Now the conversation is changing.
“Families expect babies to survive now at 25 weeks,” said Beckstrom, the Swedish Medical Center neonatologist. “The discussion of 22 weeks is a relatively new thing in our world.”
That discussion grew sharper last spring, with the publication of a study of nearly 5,000 babies born between 22 weeks and 27 weeks at two dozen centers across the U.S. Posted in The New England Journal of Medicine, it found that a small number of babies born at 22 weeks who received medical treatment survived, even though most died or suffered debilitating health problems.
Of the 357 babies born at 22 weeks, active treatment was given to 79 infants, and 18 survived, the study found. Of those, seven did not have moderate or severe impairment by the time they were toddlers.

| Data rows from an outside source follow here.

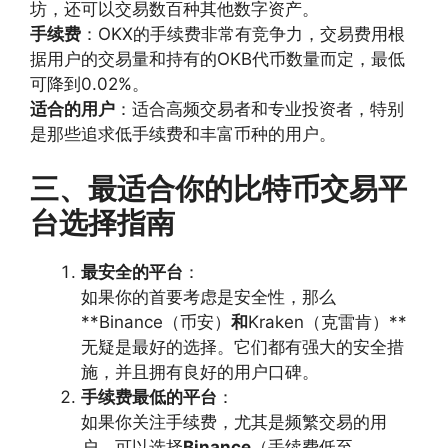
坊，还可以交易数百种其他数字资产。
手续费
：OKX的手续费非常有竞争力，交易费用根
据用户的交易量和持有的OKB代币数量而定，最低
可降到0.02%。
适合的用户
：适合高频交易者和专业投资者，特别
是那些追求低手续费和丰富币种的用户。
三、最适合你的比特币交易平
台选择指南
最安全的平台
：
如果你的首要考虑是安全性，那么
**Binance（币安）
和
Kraken（克雷肯）**
无疑是最好的选择。它们都有强大的安全措
施，并且拥有良好的用户口碑。
手续费最低的平台
：
如果你关注手续费，尤其是频繁交易的用
户，可以选择
Binance
（手续费低至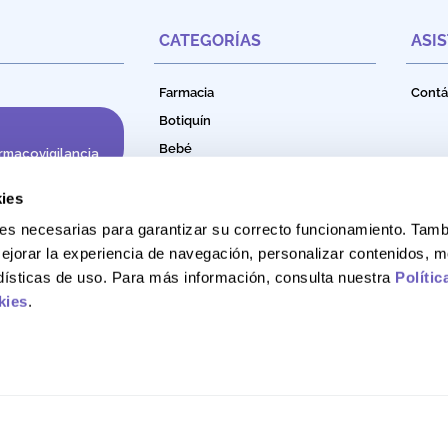
CATEGORÍAS
ASI
Farmacia
Contá
Botiquín
Bebé
rmacovigilancia
Cuidado e Higiene Personal
ies
Nutrición
okies necesarias para garantizar su correcto funcionamiento. Ta
Productos Naturales
ejorar la experiencia de navegación, personalizar contenidos, m
Bebidas Funcionales
adísticas de uso. Para más información, consulta nuestra
Polític
kies
.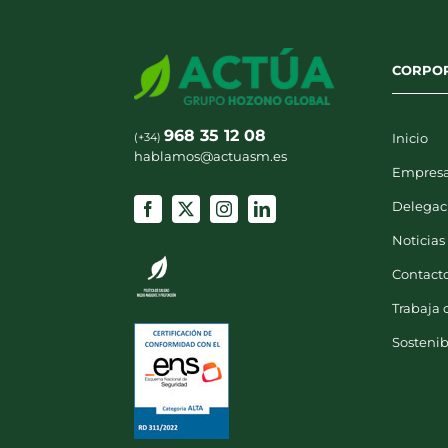
CORPO
968 35 12 08
(+34)
Inicio
hablamos@actuasm.es
Empres
Delegac
Noticias
Contact
Trabaja 
Sostenib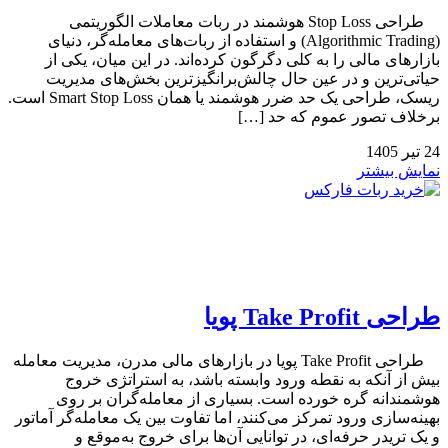
طراحی Stop Loss هوشمند در ربات معاملات الگوریتمی
(Algorithmic Trading) و استفاده از ربات‌های معامله‌گر، دنیای
بازارهای مالی را به کلی دگرگون کرده‌اند. در این میان، یکی از
حیاتی‌ترین و در عین حال چالش‌برانگیزترین بخش‌های مدیریت
ریسک، طراحی یک حد ضرر هوشمند یا همان Smart Stop Loss است.
برخلاف تصور عموم که حد […]
24
تیر
1405
نمایش بیشتر
طراحی Take Profit پویا
طراحی Take Profit پویا در بازارهای مالی مدرن، مدیریت معامله
بیش از آنکه به نقطه ورود وابسته باشد، به استراتژی خروج
هوشمندانه گره خورده است. بسیاری از معامله‌گران بر روی
بهینه‌سازی ورود تمرکز می‌کنند، اما تفاوت بین یک معامله‌گر آماتور
و یک تریدر حرفه‌ای، در توانایی آن‌ها برای خروج به‌موقع و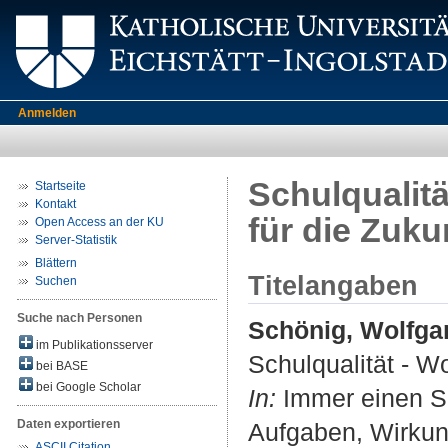
Anmelden
Schulqualit
Startseite
Kontakt
für die Zuku
Open Access an der KU
Server-Statistik
Blättern
Titelangaben
Suchen
Suche nach Personen
Schönig, Wolfga
im Publikationsserver
Schulqualität - W
bei BASE
bei Google Scholar
In:
Immer einen Sch
Daten exportieren
Aufgaben, Wirkun
ASCII Citation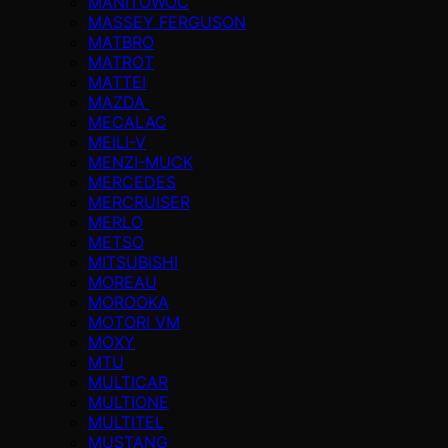
MANITOWOC
MASSEY FERGUSON
MATBRO
MATROT
MATTEI
MAZDA
MECALAC
MEILI-V
MENZI-MUCK
MERCEDES
MERCRUISER
MERLO
METSO
MITSUBISHI
MOREAU
MOROOKA
MOTORI VM
MOXY
MTU
MULTICAR
MULTIONE
MULTITEL
MUSTANG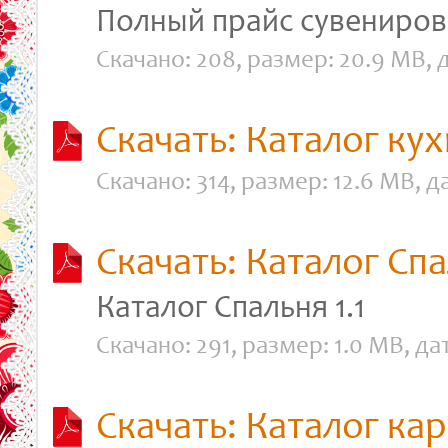
Полный прайс сувениров
Скачано: 208, размер: 20.9 MB, д
Скачать: Каталог кух
Скачано: 314, размер: 12.6 MB, да
Скачать: Каталог Спа
Каталог Спальня 1.1
Скачано: 291, размер: 1.0 MB, дат
Скачать: Каталог ка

The difference between fetal development at 22 weeks and 23 weeks can be significant, said Beckstrom.
“The challenge with data is that 22 and 0 days is a much more immature baby than the one born at 22 and 7,” Beckstrom said. “We have a mantra that says every day counts at that gestation.”
When Miri Ruthford went into labor not quite 22 weeks into her first pregnancy, doctors said she’d have to reach at least 24 weeks for the baby to a chance.
“They kept saying it was too early, too early, too early,” she recalled.
Doctors emphasized that Gabriel likely wouldn’t survive, and if he did, he could have serious problems such as blindness, deafness or severe cerebral palsy. They warned the burden of caring for such a child could be too much for the family to bear.
The Ruthfords said that didn’t sway them. “We’ve always been of the belief that as soon as a child is conceived it’s a child,” Miri Ruthford said. “I’m not going to give up on my child just because it’s hard.”
When her water broke and it became clear the baby would arrive on April 25, 2012, at 22 weeks, six days, the Ruthfords say, they still didn’t feel supported in their decision to seek active intervention.
“It felt like we were bucking the will of the doctors,” Eric Ruthford said.
Today, they’re glad they did. Gabriel is a typical 3-year-old boy, his mother said, one who likes emergency vehicles, airplanes and singing “The Wheels on the Bus” way too much.
He’s still smaller than other children his age and has problems with eating, likely related to so much time using feeding tubes as an infant. To ensure that he gets the nutrition he needs, Gabriel’s parents feed him some meals through a tube in his stomach.
Those amount to minor problems, said Eric Ruthford, a former journalist and manager of a nonprofit homeless shelter who’s writing a book about neonatal resuscitation and has become an advocate for expanded parental choice.
In the face of such varied outcomes, the new guidelines are a welcome acknowledgment that there is no single answer about what’s best for the tiniest babies, Ruthford said. Parents should be fully informed about the odds and the options, but then allowed to decide, without pressure.
“We want to tell doctors, don’t be so negative about a child’s chances,” he said. “Statistics are for groups, but our one child might live. Each kid is an independent event.”